I wasn’t sure what he meant by underground, but I was certainly game for a free five course meal. So when the cab pulled over at a particularly dark corner in South Williamsburg, the small red bulb glowing as a singular indication, I was naturally suspicious. The bar was not just empty, it looked like it has been abandoned.
Inside, we flashed a photo to the woman running the dinner and were escorted into a small, warm-wooded room. The chef sat gingerly behind the bar, gently cracking quail eggs over lamb tartar.
“Are you ready for five courses of lamb?” Dan asked.
I nodded and poured a tall glass of wine.
By 8:30, all twenty guests had arrived, and we sat awkwardly at two tables. At first conversation was quiet. So-and-so is the owner of such-and-such bar, and so-and-so is writing a book. The tartar tasted bright and fresh, and the lamb offal over noodles was beginning to weaken my knees. Red wine flowed generously, and suddenly forks full of roasted lamb leg and sausage were waving around, laughter bouncing off the cedar walls and distracting the musician in the corner. Lamb bacon was seized upon; the apple truffle vinaigrette wiped swiftly off the bottom of the dish by fingers.

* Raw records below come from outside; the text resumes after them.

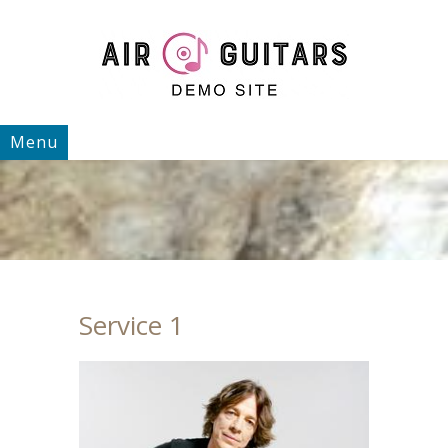
Menu
Service 1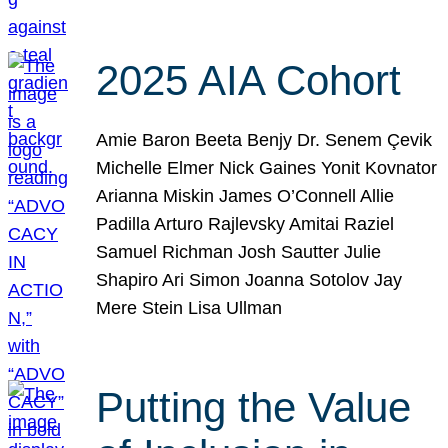
2025 AIA Cohort
Amie Baron Beeta Benjy Dr. Senem Çevik
Michelle Elmer Nick Gaines Yonit Kovnator
Arianna Miskin James O’Connell Allie
Padilla Arturo Rajlevsky Amitai Raziel
Samuel Richman Josh Sautter Julie
Shapiro Ari Simon Joanna Sotolov Jay
Mere Stein Lisa Ullman
Putting the Value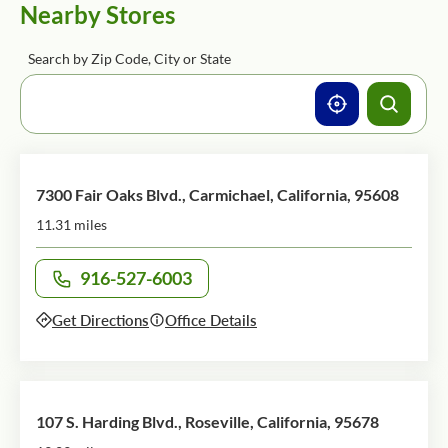
Nearby Stores
Search by Zip Code, City or State
7300 Fair Oaks Blvd., Carmichael, California, 95608
11.31 miles
916-527-6003
Call office at
Get Directions
Office Details
107 S. Harding Blvd., Roseville, California, 95678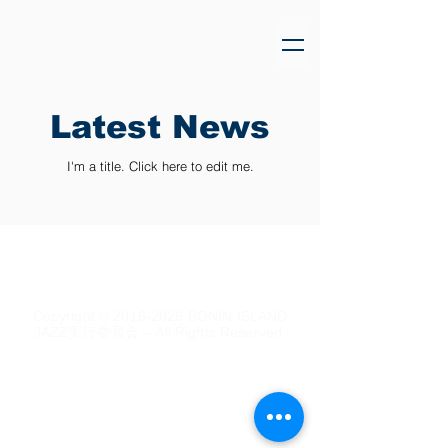
Latest News
I'm a title. ​Click here to edit me.
Copyright ©
2016-2026
BONIN ISLAND
JAZZ実行委員会 – All Rights Reserved.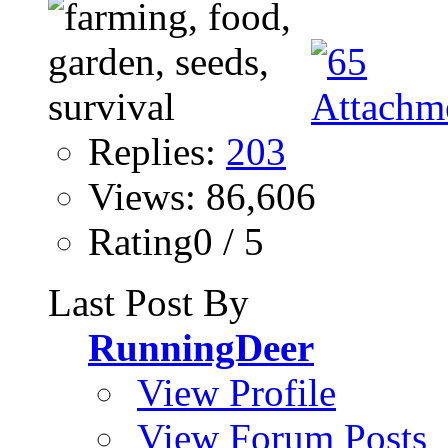
Replies:
203
Views: 86,606
Rating0 / 5
Last Post By
RunningDeer
View Profile
View Forum Posts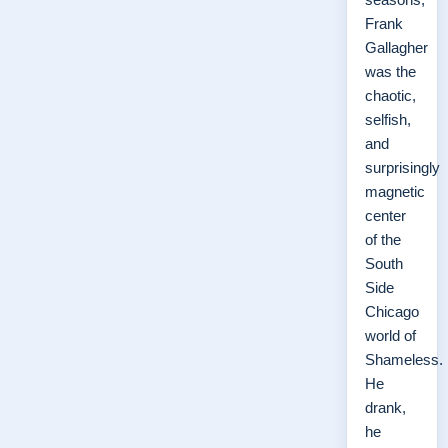
Frank
Gallagher
was the
chaotic,
selfish,
and
surprisingly
magnetic
center
of the
South
Side
Chicago
world of
Shameless.
He
drank,
he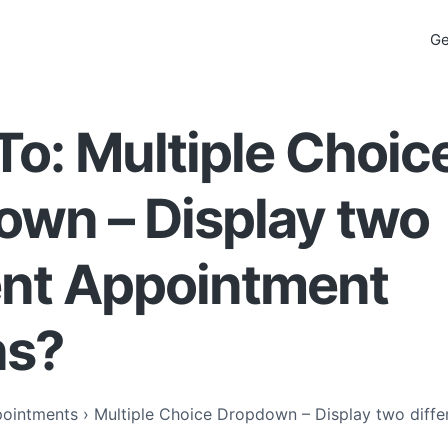
Ge
To: Multiple Choic
own – Display two
ent Appointment
ns?
ointments
›
Multiple Choice Dropdown – Display two diff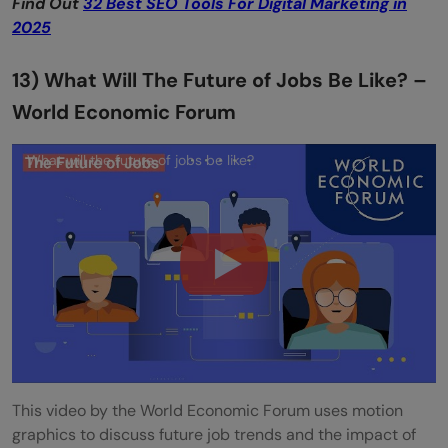
Find Out
32 Best SEO Tools For Digital Marketing in
2025
13) What Will The Future of Jobs Be Like? –
World Economic Forum
What will the future of jobs be like?
This video by the World Economic Forum uses motion
graphics to discuss future job trends and the impact of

After dinner, we stayed and drank. So-and-so from such-and-such was so drunk he bought four or five bottles for the eight of us left at our table. We yelled to be heard over the laughter, and the chef sat quietly until he, too, was poured a giant glass of wine. We watched a video of the lamb being butchered. We ordered more bottles of wine, and spilled some on the floor, the tablecloth, our hands.

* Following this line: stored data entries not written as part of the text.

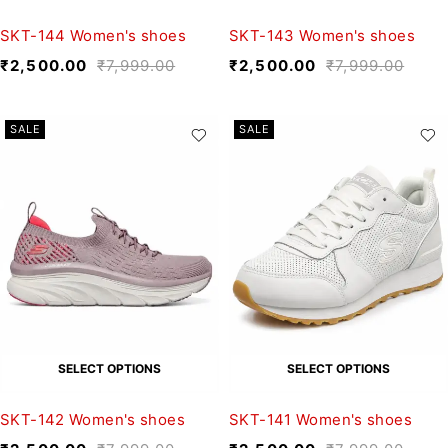
SKT-144 Women's shoes
SKT-143 Women's shoes
₹
2,500.00
₹
7,999.00
₹
2,500.00
₹
7,999.00
SALE
SALE
SELECT OPTIONS
SELECT OPTIONS
SKT-142 Women's shoes
SKT-141 Women's shoes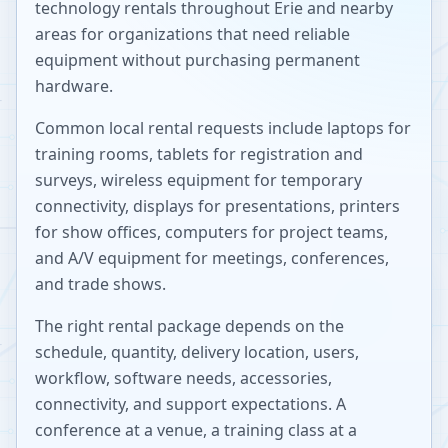
technology rentals throughout
Erie
and nearby
areas for organizations that need reliable
equipment without purchasing permanent
hardware.
Common local rental requests include laptops for
training rooms, tablets for registration and
surveys, wireless equipment for temporary
connectivity, displays for presentations, printers
for show offices, computers for project teams,
and A/V equipment for meetings, conferences,
and trade shows.
The right rental package depends on the
schedule, quantity, delivery location, users,
workflow, software needs, accessories,
connectivity, and support expectations. A
conference at a venue, a training class at a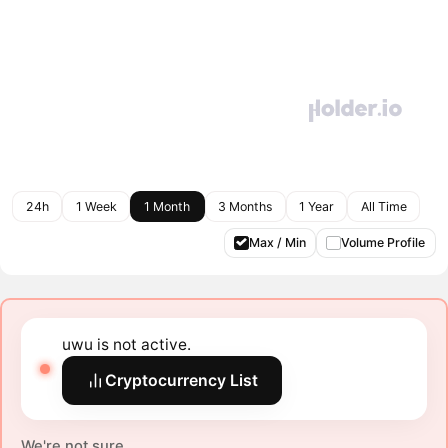
24h
1 Week
1 Month
3 Months
1 Year
All Time
Max / Min
Volume Profile
uwu is not active.
Cryptocurrency List
We're not sure.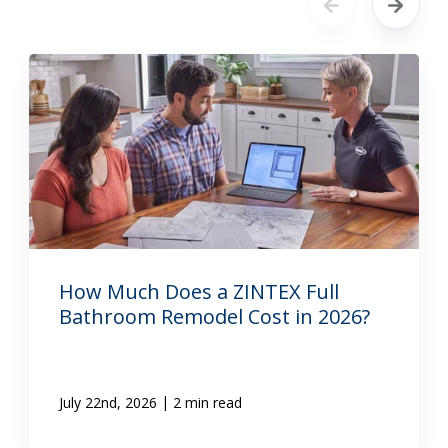
How Much Does a ZINTEX Full
Bathroom Remodel Cost in 2026?
|
July 22nd, 2026
2 min read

We smoked outside. “That’s not a cigarette,” laughed Dan, who was swaying in the crunch of snow. Our hands smelled like lamb, our lips were purple, and our hearts had grown hot from the wine.
As we crossed the bridge back to Manhattan, Dan growled happily about the lamb in the front seat, but asked to be let out early. He needed a slice of pizza, and I was in no state to argue.